-- Opening Marker --

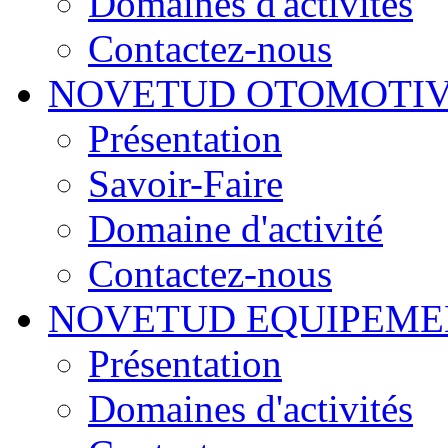
Domaines d'activités
Contactez-nous
NOVETUD OTOMOTI
Présentation
Savoir-Faire
Domaine d'activité
Contactez-nous
NOVETUD EQUIPEME
Présentation
Domaines d'activités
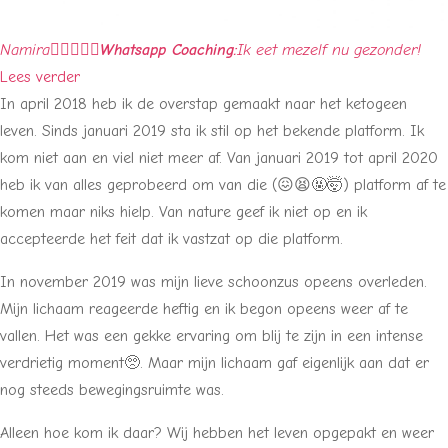
Namira





Whatsapp Coaching:
Ik eet mezelf nu gezonder!
Lees verder
In april 2018 heb ik de overstap gemaakt naar het ketogeen
leven. Sinds januari 2019 sta ik stil op het bekende platform. Ik
kom niet aan en viel niet meer af. Van januari 2019 tot april 2020
heb ik van alles geprobeerd om van die (😖😫🤬🤯) platform af te
komen maar niks hielp. Van nature geef ik niet op en ik
accepteerde het feit dat ik vastzat op die platform.
In november 2019 was mijn lieve schoonzus opeens overleden.
Mijn lichaam reageerde heftig en ik begon opeens weer af te
vallen. Het was een gekke ervaring om blij te zijn in een intense
verdrietig moment🥺. Maar mijn lichaam gaf eigenlijk aan dat er
nog steeds bewegingsruimte was.
Alleen hoe kom ik daar? Wij hebben het leven opgepakt en weer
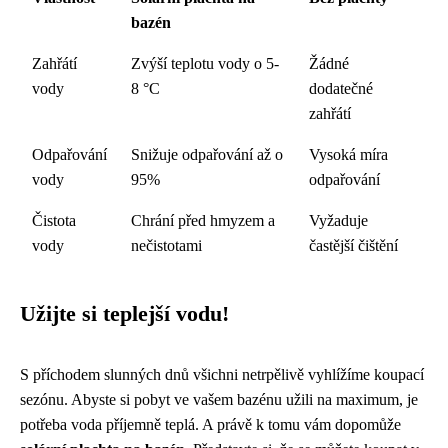
bazén
Zahřátí
Zvýší teplotu vody o 5-
Žádné
vody
8 °C
dodatečné
zahřátí
Odpařování
Snižuje odpařování až o
Vysoká míra
vody
95%
odpařování
Čistota
Chrání před hmyzem a
Vyžaduje
vody
nečistotami
častější čištění
Užijte si teplejší vodu!
S příchodem slunných dnů všichni netrpělivě vyhlížíme koupací
sezónu. Abyste si pobyt ve vašem bazénu užili na maximum, je
potřeba voda příjemně teplá. A právě k tomu vám dopomůže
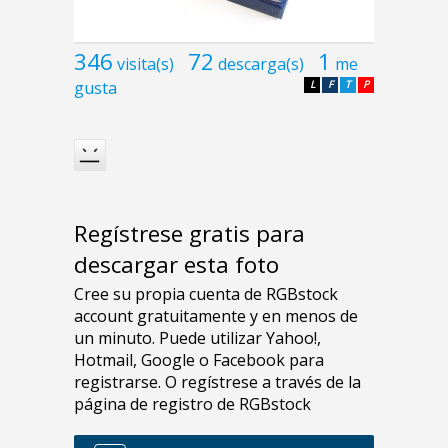
346
72
1
visita(s)
descarga(s)
me
gusta
L
F
T
P
Regístrese gratis para
descargar esta foto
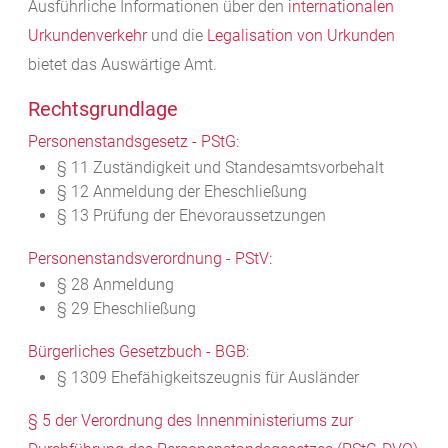
Ausführliche Informationen über den
internationalen
Urkundenverkehr
und die
Legalisation von Urkunden
bietet das Auswärtige Amt.
Rechtsgrundlage
Personenstandsgesetz - PStG:
§ 11 Zuständigkeit und Standesamtsvorbehalt
§ 12 Anmeldung der Eheschließung
§ 13 Prüfung der Ehevoraussetzungen
Personenstandsverordnung - PStV:
§ 28 Anmeldung
§ 29 Eheschließung
Bürgerliches Gesetzbuch - BGB:
§ 1309 Ehefähigkeitszeugnis für Ausländer
§ 5 der Verordnung des Innenministeriums zur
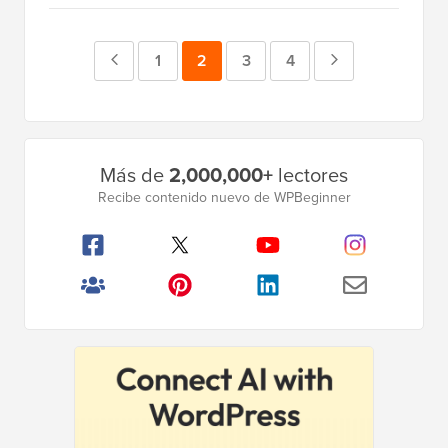
Página
Página
1
Página
2
Página
3
Página
4
Página
anterior
siguiente
Barra
Más de
2,000,000+
lectores
lateral
Recibe contenido nuevo de WPBeginner
principal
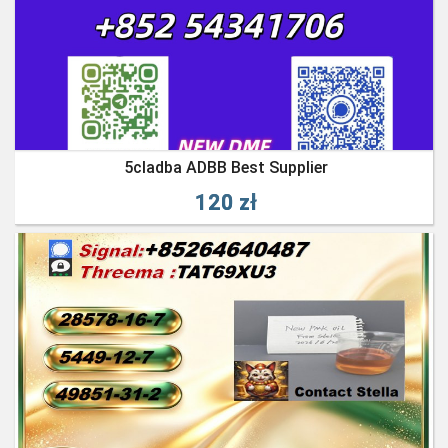
5cladba ADBB Best Supplier
120 zł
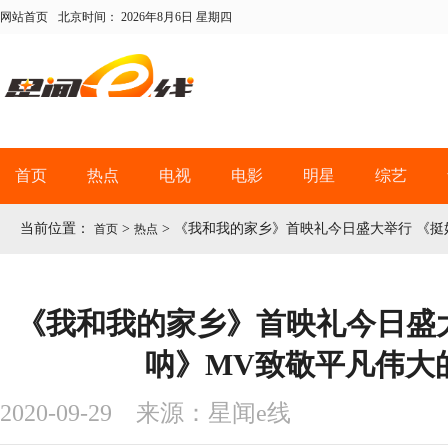
网站首页
北京时间：
2026年8月6日 星期四
首页
热点
电视
电影
明星
综艺
当前位置：
>
>
《我和我的家乡》首映礼今日盛大举行 《挺
首页
热点
《我和我的家乡》首映礼今日盛
呐》MV致敬平凡伟大
2020-09-29 来源：星闻e线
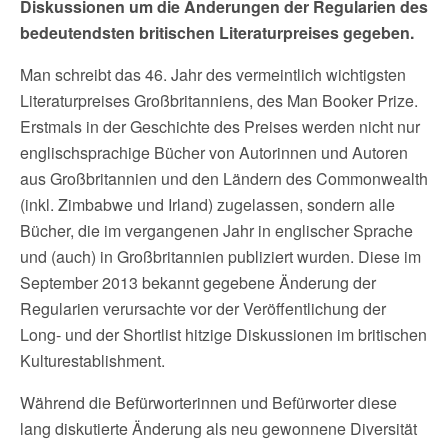
Diskussionen um die Änderungen der Regularien des
bedeutendsten britischen Literaturpreises gegeben.
Man schreibt das 46. Jahr des vermeintlich wichtigsten
Literaturpreises Großbritanniens, des Man Booker Prize.
Erstmals in der Geschichte des Preises werden nicht nur
englischsprachige Bücher von Autorinnen und Autoren
aus Großbritannien und den Ländern des Commonwealth
(inkl. Zimbabwe und Irland) zugelassen, sondern alle
Bücher, die im vergangenen Jahr in englischer Sprache
und (auch) in Großbritannien publiziert wurden. Diese im
September 2013 bekannt gegebene Änderung der
Regularien verursachte vor der Veröffentlichung der
Long- und der Shortlist hitzige Diskussionen im britischen
Kulturestablishment.
Während die Befürworterinnen und Befürworter diese
lang diskutierte Änderung als neu gewonnene Diversität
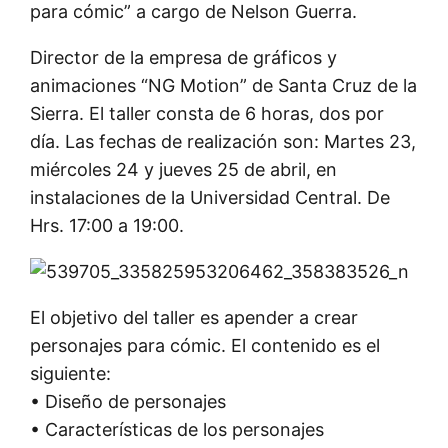
para cómic” a cargo de Nelson Guerra.
Director de la empresa de gráficos y
animaciones “NG Motion” de Santa Cruz de la
Sierra. El taller consta de 6 horas, dos por
día. Las fechas de realización son: Martes 23,
miércoles 24 y jueves 25 de abril, en
instalaciones de la Universidad Central. De
Hrs. 17:00 a 19:00.
El objetivo del taller es apender a crear
personajes para cómic. El contenido es el
siguiente:
• Diseño de personajes
• Características de los personajes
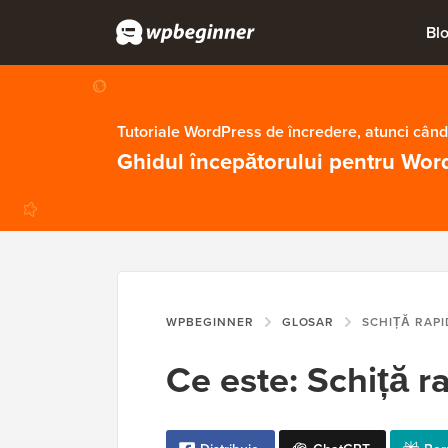
Bl
Tutoriale WordPress de încredere, atunci când
Ghidul începătorului pentru Wor
WPBEGINNER
GLOSAR
SCHIȚĂ RAP
Ce este: Schiță r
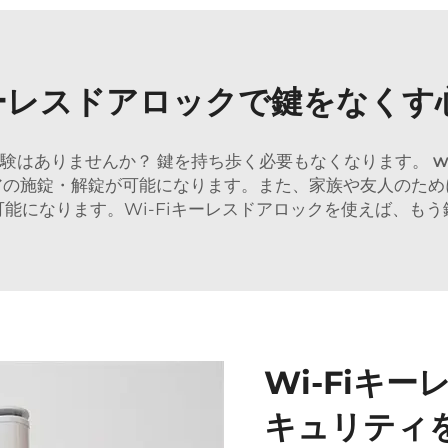
iキーレスドアロックで鍵をなくす
験はありませんか？ 鍵を持ち歩く必要もなくなります。
w
アの施錠・解錠が可能になります。また、家族や友人のため
能になります。Wi-Fiキーレスドアロックを使えば、も
Wi-Fiキ
キュリティ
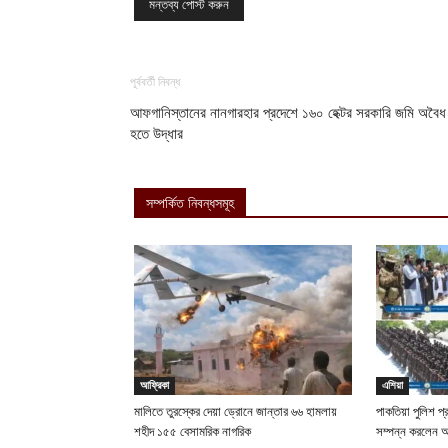
পূর্ববর্তী নিবন্ধ
আফগানিস্তানের নানগারহার প্রদেশে ১৬০ হেক্টর সরকারি জমি অবৈ
হতে উদ্ধার
সম্পর্কিত নিবন্ধসমূহ
আফ্রিকা
এশিয়া
মালিতে তুরস্কের দেয়া ড্রোনে জান্তার ৬৬ হামলায়
পাকতিয়া পুলিশ প্
শহীদ ১৫৫ বেসামরিক নাগরিক
সম্পন্ন করলেন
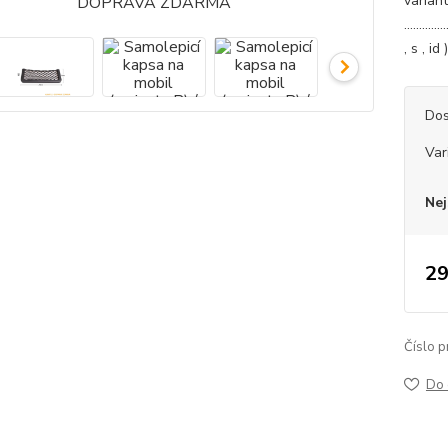
varian
.............
, s , i
Dos
Var
Nej
29
Číslo p
Do 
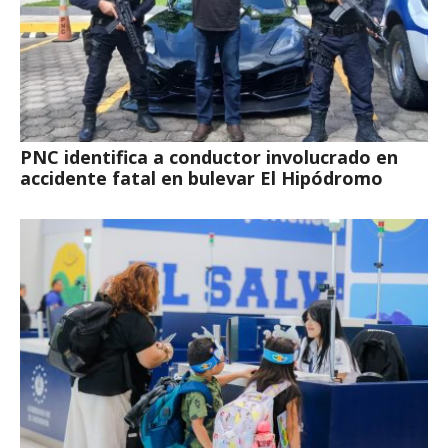
PNC identifica a conductor involucrado en
accidente fatal en bulevar El Hipódromo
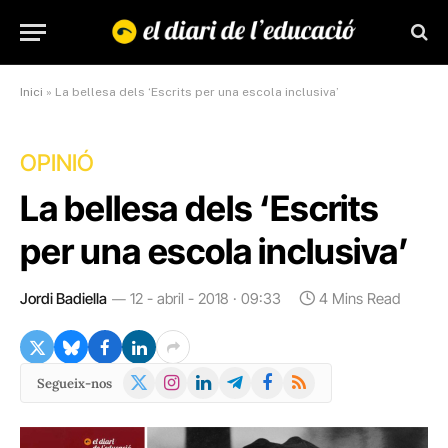
Inici
»
La bellesa dels ‘Escrits per una escola inclusiva’
OPINIÓ
La bellesa dels ‘Escrits
per una escola inclusiva’
Jordi Badiella
12 - abril - 2018 · 09:33
4 Mins Read
X
Instagram
LinkedIn
Telegram
Facebook
RSS
Segueix-nos
(Twitter)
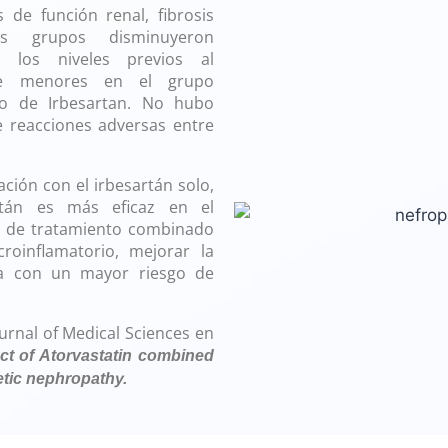
s de función renal, fibrosis
s grupos disminuyeron
n los niveles previos al
ente menores en el grupo
o de Irbesartan. No hubo
 de reacciones adversas entre
ción con el irbesartán solo,
rtán es más eficaz en el
n de tratamiento combinado
roinflamatorio, mejorar la
cia con un mayor riesgo de
ournal of Medical Sciences en
ct of Atorvastatin combined
betic nephropathy.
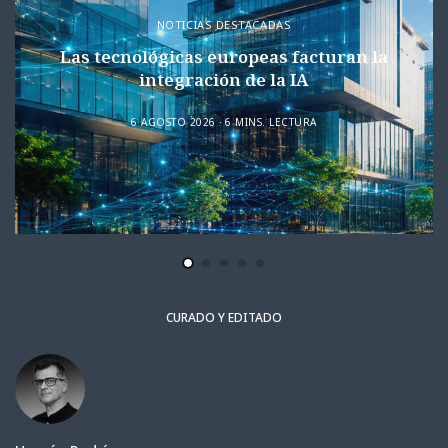
NOTICIAS DESTACADAS
Las tecnológicas europeas facturan la
integración de la IA
6 AGOSTO 2026
6 MINS. LECTURA
CURADO Y EDITADO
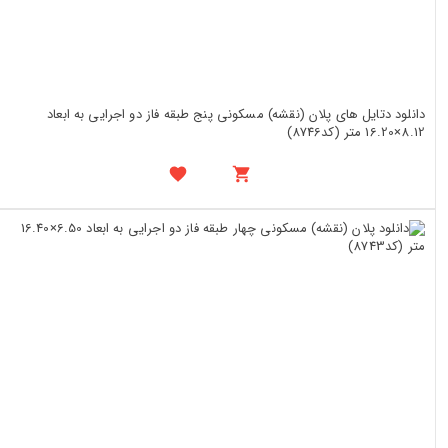
دانلود دتایل های پلان (نقشه) مسکونی پنج طبقه فاز دو اجرایی به ابعاد
8.12×16.20 متر (کد8746)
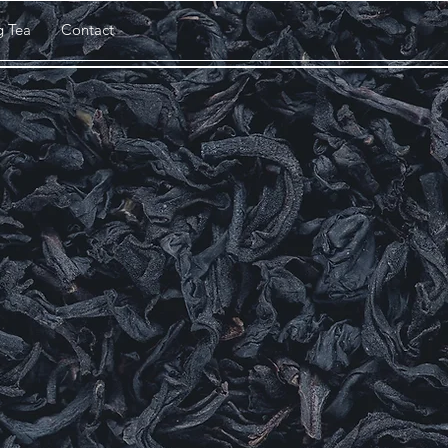
g Tea
Contact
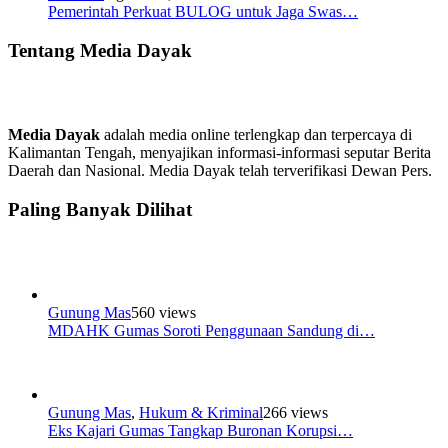
Pemerintah Perkuat BULOG untuk Jaga Swas…
Tentang Media Dayak
Media Dayak
adalah media online terlengkap dan terpercaya di
Kalimantan Tengah, menyajikan informasi-informasi seputar Berita
Daerah dan Nasional. Media Dayak telah terverifikasi Dewan Pers.
Paling Banyak Dilihat
Gunung Mas
560 views
MDAHK Gumas Soroti Penggunaan Sandung di…
Gunung Mas
,
Hukum & Kriminal
266 views
Eks Kajari Gumas Tangkap Buronan Korupsi…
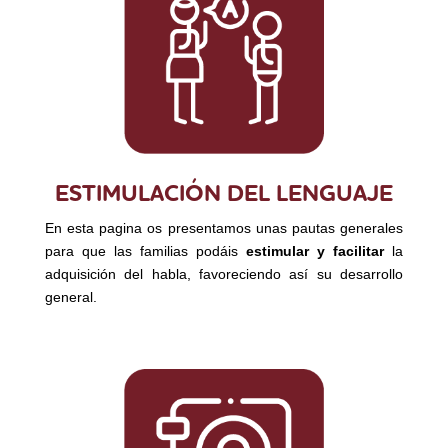
ESTIMULACIÓN DEL LENGUAJE
En esta pagina os presentamos unas pautas generales
para que las familias podáis
estimular y facilitar
la
adquisición del habla, favoreciendo así su desarrollo
general.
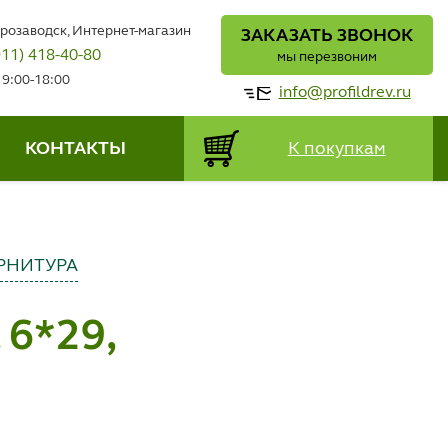
трозаводск, Интернет-магазин
ЗАКАЗАТЬ ЗВОНОК
911) 418-40-80
мы перезвоним
 9:00-18:00
info@profildrev.ru
КОНТАКТЫ
К покупкам
РНИТУРА
 6*29,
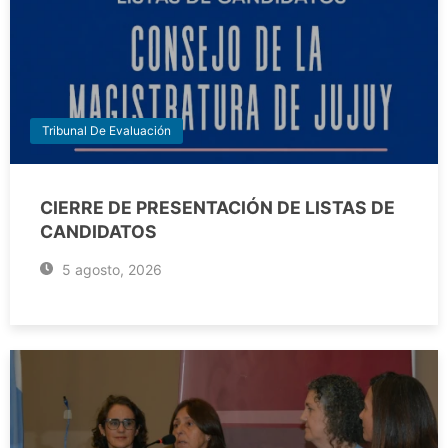
Tribunal De Evaluación
CIERRE DE PRESENTACIÓN DE LISTAS DE
CANDIDATOS
5 agosto, 2026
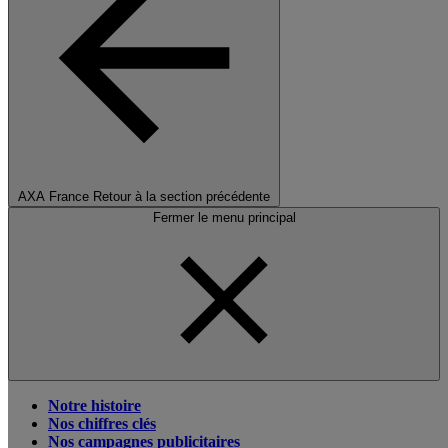
AXA France
Retour à la section précédente
Fermer le menu principal
Notre histoire
Nos chiffres clés
Nos campagnes publicitaires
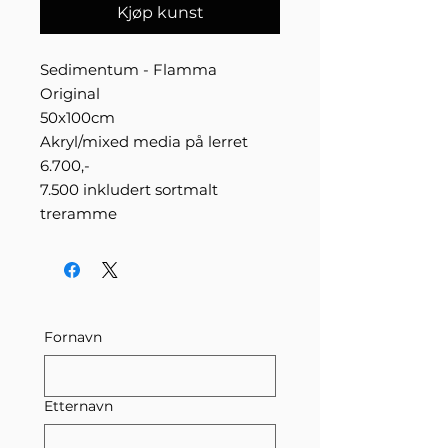
Kjøp kunst
Sedimentum - Flamma
Original
50x100cm
Akryl/mixed media på lerret
6.700,-
7.500 inkludert sortmalt
treramme
Fornavn
Etternavn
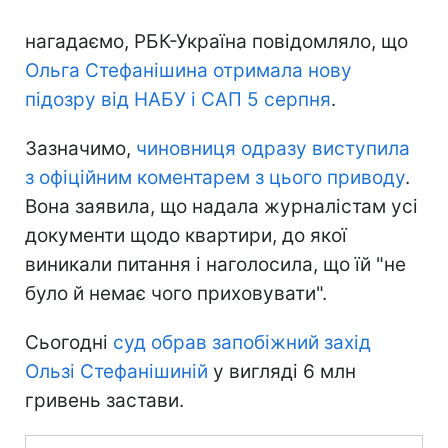
нагадаємо, РБК-Україна повідомляло, що
Ольга Стефанішина отримала нову
підозру від НАБУ і САП 5 серпня
.
Зазначимо,
чиновниця одразу виступила
з офіційним коментарем з цього приводу
.
Вона заявила, що надала журналістам усі
документи щодо квартири, до якої
виникали питання і наголосила, що їй "не
було й немає чого приховувати".
Сьогодні
суд обрав запобіжний захід
Ользі Стефанішиній
у вигляді 6 млн
гривень застави.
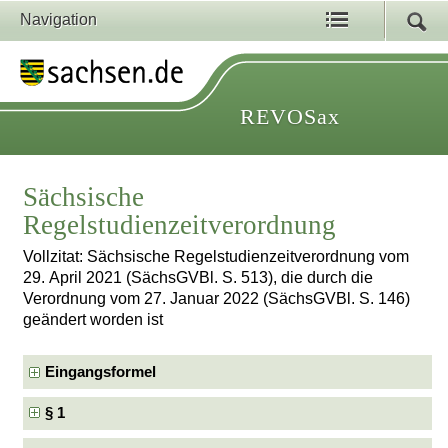
Navigation
REVOSax
Sächsische
Regelstudienzeitverordnung
Vollzitat: Sächsische Regelstudienzeitverordnung vom
29. April 2021 (SächsGVBl. S. 513), die durch die
Verordnung vom 27. Januar 2022 (SächsGVBl. S. 146)
geändert worden ist
Eingangsformel
§ 1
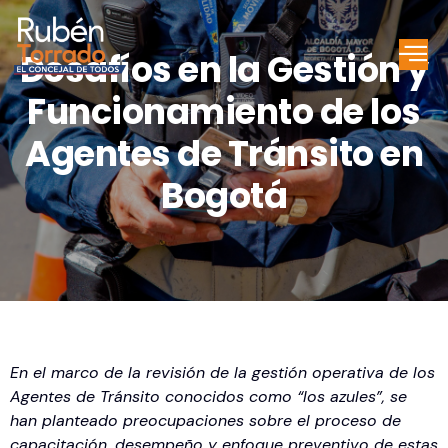
Desafíos en la Gestión y
Funcionamiento de los
Agentes de Tránsito en
Bogotá
En el marco de la revisión de la gestión operativa de los
Agentes de Tránsito conocidos como “los azules”, se
han planteado preocupaciones sobre el proceso de
capacitación, desempeño y enfoque preventivo de estas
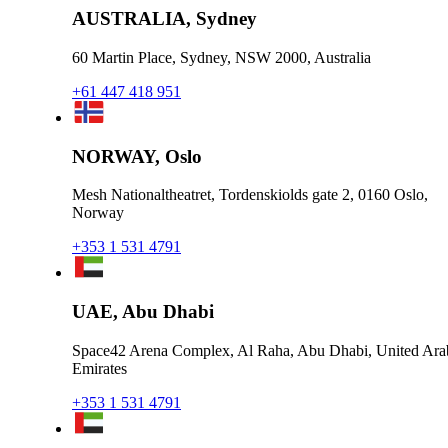
AUSTRALIA, Sydney
60 Martin Place, Sydney, NSW 2000, Australia
+61 447 418 951
NORWAY, Oslo
Mesh Nationaltheatret, Tordenskiolds gate 2, 0160 Oslo,
Norway
+353 1 531 4791
UAE, Abu Dhabi
Space42 Arena Complex, Al Raha, Abu Dhabi, United Ara
Emirates
+353 1 531 4791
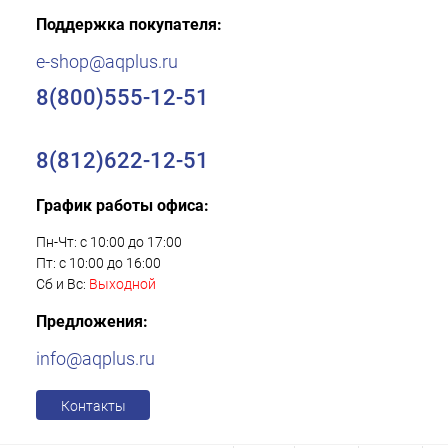
Поддержка покупателя:
e-shop@aqplus.ru
8(800)555-12-51
8(812)622-12-51
График работы офиса:
Пн-Чт: с 10:00 до 17:00
Пт: с 10:00 до 16:00
Сб и Вс:
Выходной
Предложения:
info@aqplus.ru
Контакты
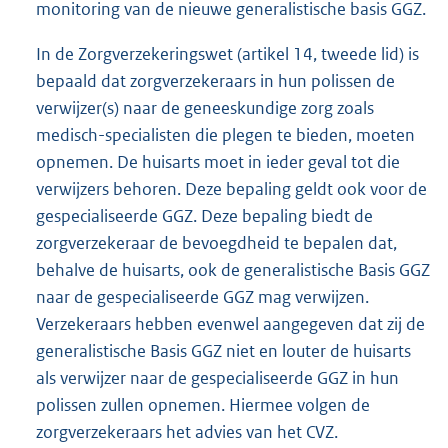
monitoring van de nieuwe generalistische basis GGZ.
In de Zorgverzekeringswet (artikel 14, tweede lid) is
bepaald dat zorgverzekeraars in hun polissen de
verwijzer(s) naar de geneeskundige zorg zoals
medisch-specialisten die plegen te bieden, moeten
opnemen. De huisarts moet in ieder geval tot die
verwijzers behoren. Deze bepaling geldt ook voor de
gespecialiseerde GGZ. Deze bepaling biedt de
zorgverzekeraar de bevoegdheid te bepalen dat,
behalve de huisarts, ook de generalistische Basis GGZ
naar de gespecialiseerde GGZ mag verwijzen.
Verzekeraars hebben evenwel aangegeven dat zij de
generalistische Basis GGZ niet en louter de huisarts
als verwijzer naar de gespecialiseerde GGZ in hun
polissen zullen opnemen. Hiermee volgen de
zorgverzekeraars het advies van het CVZ.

-- Closing Marker --

Problem description – Among the entries above, locate the line with "adquisición del habla, favoreciendo" and the line with "29. April 2021". Give those two lines and all lines between them again, exactly, leaving out the pictures.

Reply to the exercise –
adquisición del habla, favoreciendo así su desarrollo
general.
трозаводск, Интернет-магазин
ЗАКАЗАТЬ ЗВОНОК
911) 418-40-80
мы перезвоним
 9:00-18:00
info@profildrev.ru
КОНТАКТЫ
К покупкам
РНИТУРА
 6*29,
Tribunal De Evaluación
CIERRE DE PRESENTACIÓN DE LISTAS DE
CANDIDATOS
5 agosto, 2026
AXA France
Retour à la section précédente
Fermer le menu principal
Notre histoire
Nos chiffres clés
Nos campagnes publicitaires
Kjøp kunst
Sedimentum - Flamma
Original
50x100cm
Akryl/mixed media på lerret
6.700,-
7.500 inkludert sortmalt
treramme
Fornavn
Etternavn
нагадаємо, РБК-Україна повідомляло, що
Ольга Стефанішина отримала нову
підозру від НАБУ і САП 5 серпня
.
Зазначимо,
чиновниця одразу виступила
з офіційним коментарем з цього приводу
.
Вона заявила, що надала журналістам усі
документи щодо квартири, до якої
виникали питання і наголосила, що їй "не
було й немає чого приховувати".
Сьогодні
суд обрав запобіжний захід
Ользі Стефанішиній
у вигляді 6 млн
гривень застави.
Navigation
REVOSax
Sächsische
Regelstudienzeitverordnung
Vollzitat: Sächsische Regelstudienzeitverordnung vom
29. April 2021 (SächsGVBl. S. 513), die durch die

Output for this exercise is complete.